Grieger rarely encountered oilworkers in the pasture. Once, he came across two men with guns “out shooting rocks,” but normally, he found only the things they left behind: gates open, fence posts broken and burned in bonfires. When I asked about other nuisances, Grieger hesitated. “I don’t want to mention things,” he said,
“because it puts ideas in peoples’ heads. It hasn’t happened yet, but a guy does worry about his cattle.”

We came, again, to the edge of the bluff. Frederick stopped the car, and we descended on foot to a flat, grassy table. Trash was scattered about like it had been plundered from a shopping cart—laundry detergent, energy drinks, a jar of applesauce, window scrapers, WD-40, an assortment of sponges. In the middle of it all was the truck, though it didn’t look like one. Only when I walked closer did I recognize the seat springs and red carpet, and the aluminum wheel rims melted into puddles and streams. The men scrambled up another bluff and stared down at the wreckage. A thin, sultry haze hung to the north, where pump jacks and excavators prodded the earth. Heiser had not ceased talking all morning, but now he was quiet. “Jesus,” he finally said. “Blow a hole three feet deep in badlands gumbo, that’s no small feat.” Then his eyes caught on something else—a pair of bison at the edge of Squaw Creek.

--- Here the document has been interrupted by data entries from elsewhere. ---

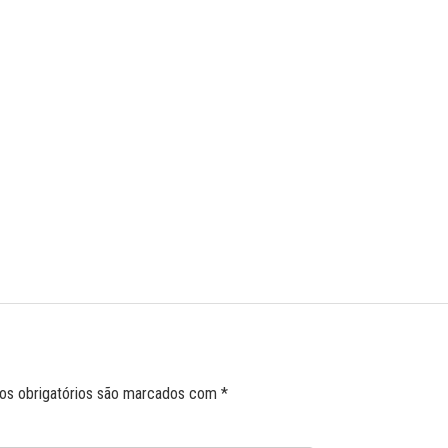
s obrigatórios são marcados com
*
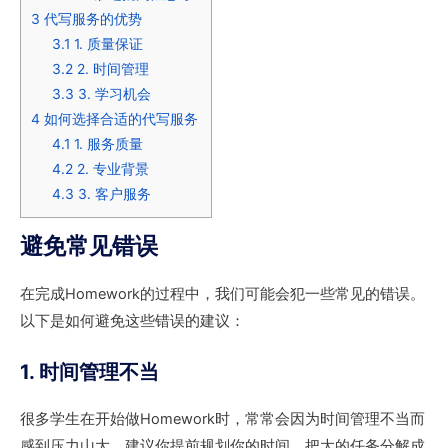
3
代写服务的优势
3.1
1. 质量保证
3.2
2. 时间管理
3.3
3. 学习机会
4
如何选择合适的代写服务
4.1
1. 服务质量
4.2
2. 专业背景
4.3
3. 客户服务
避免常见错误
在完成Homework的过程中，我们可能会犯一些常见的错误。
以下是如何避免这些错误的建议：
1. 时间管理不当
很多学生在开始做Homework时，常常会因为时间管理不当而
感到压力山大。建议你提前规划你的时间，把大的任务分解成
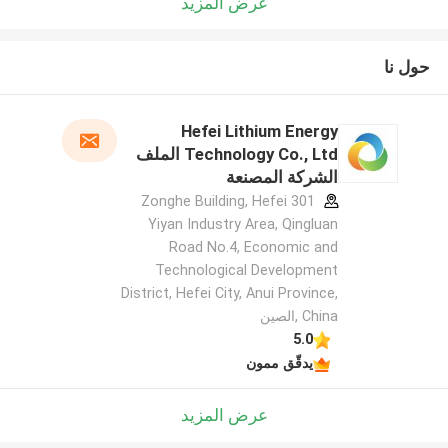
عرض المزيد
حول نا
Hefei Lithium Energy
Technology Co., Ltd الملف
الشركة المصنعة
301 Zonghe Building, Hefei
Yiyan Industry Area, Qingluan
Road No.4, Economic and
Technological Development
District, Hefei City, Anui Province,
China ,الصين
5.0
يدقّق ممون
عرض المزيد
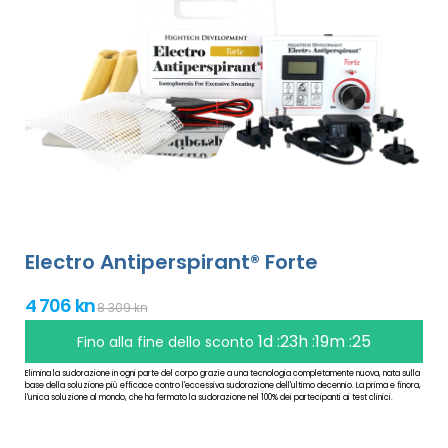
Electro Antiperspirant® Forte
4 706 kn
8 309 kn
1d :23h :19m :25
Fino alla fine dello sconto
Elimina la sudorazione in ogni parte del corpo grazie a una tecnologia completamente nuova, nata sulla
base della soluzione più efficace contro l'eccessiva sudorazione dell'ultimo decennio. La prima e finora,
l'unica soluzione al mondo, che ha fermato la sudorazione nel 100% dei partecipanti ai test clinici.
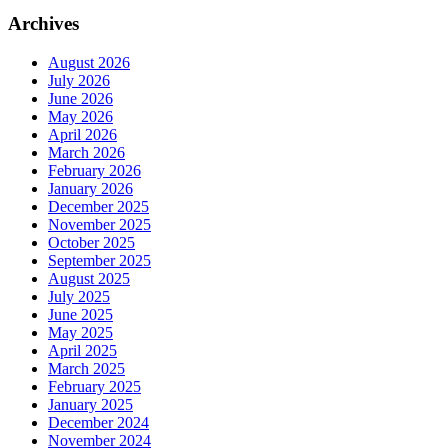
Archives
August 2026
July 2026
June 2026
May 2026
April 2026
March 2026
February 2026
January 2026
December 2025
November 2025
October 2025
September 2025
August 2025
July 2025
June 2025
May 2025
April 2025
March 2025
February 2025
January 2025
December 2024
November 2024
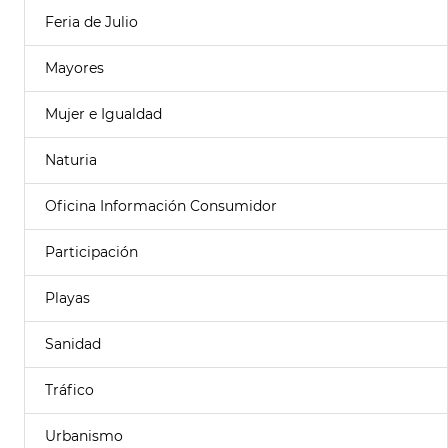
Feria de Julio
Mayores
Mujer e Igualdad
Naturia
Oficina Información Consumidor
Participación
Playas
Sanidad
Tráfico
Urbanismo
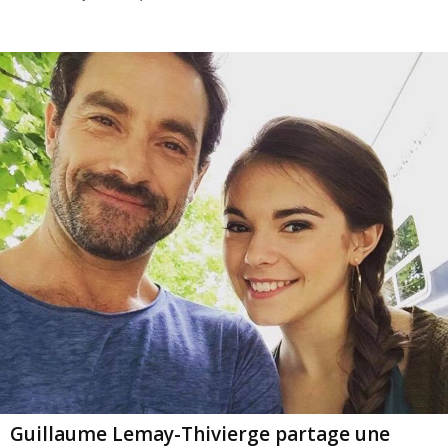
Guillaume Lemay-Thivierge partage une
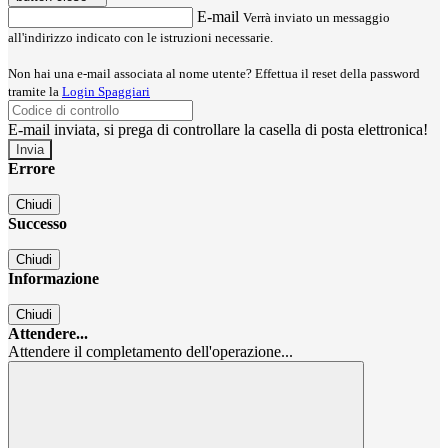
E-mail
Verrà inviato un messaggio
all'indirizzo indicato con le istruzioni necessarie.
Non hai una e-mail associata al nome utente? Effettua il reset della password
tramite la
Login Spaggiari
E-mail inviata, si prega di controllare la casella di posta elettronica!
Errore
Chiudi
Successo
Chiudi
Informazione
Chiudi
Attendere...
Attendere il completamento dell'operazione...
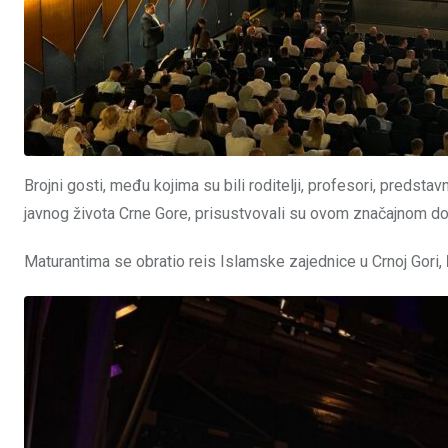
Brojni gosti, među kojima su bili roditelji, profesori, predstav
javnog života Crne Gore, prisustvovali su ovom značajnom do
Maturantima se obratio reis Islamske zajednice u Crnoj Gori,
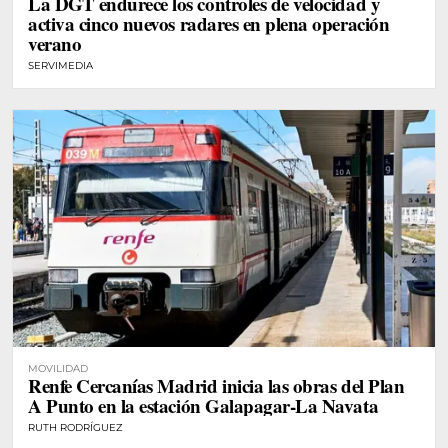
La DGT endurece los controles de velocidad y
activa cinco nuevos radares en plena operación
verano
SERVIMEDIA
MOVILIDAD
Renfe Cercanías Madrid inicia las obras del Plan
A Punto en la estación Galapagar-La Navata
RUTH RODRÍGUEZ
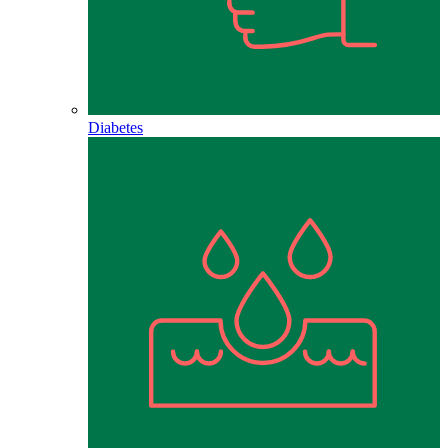
Diabetes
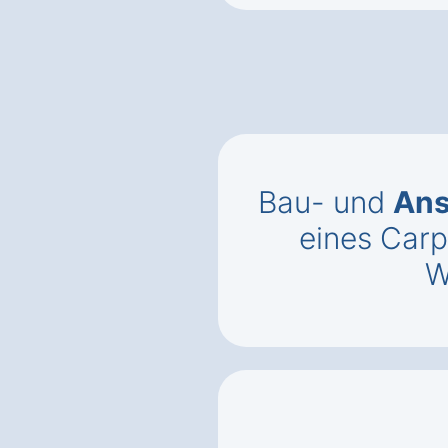
Bau- und
Ans
eines Carp
W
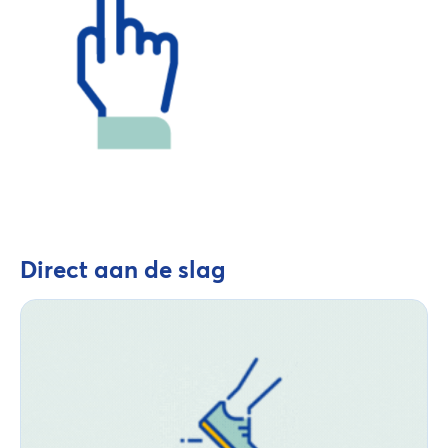
Direct aan de slag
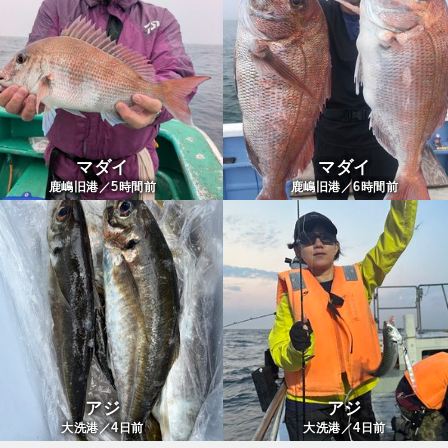
マダイ
マダイ
5
6
鹿嶋旧港／
時間前
鹿嶋旧港／
時間前
アジ
アジ
4
4
大洗港／
日前
大洗港／
日前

Most people, when they talk about dying, say they hope to go painlessly in their sleep. Heiser would prefer to be killed by a bison and tells several stories of coming close. In the first—many years ago—he outran a bull on his horse, Calypso, which is harder, he claims, than one might think. Another time, he came across a bison drinking and decided to keep it company in a nearby tree. As he waited like a cat on a limb, the bull came to rub against the trunk, and Heiser could hardly keep himself from dropping onto its back. The third encounter, his closest, was at Hagen Spring, when some 50 bison descended toward him: “I jumped up that slope above the spring—and this is the honest to God truth, the neatest thing in my life—I sat down. I sat with my knees up like this, and a stampeding calf hit me with his fucking knee in my fucking nose. There were bison all around me. Then it was all quiet. But to have a bison kick you in the nose—that was just badass cool.”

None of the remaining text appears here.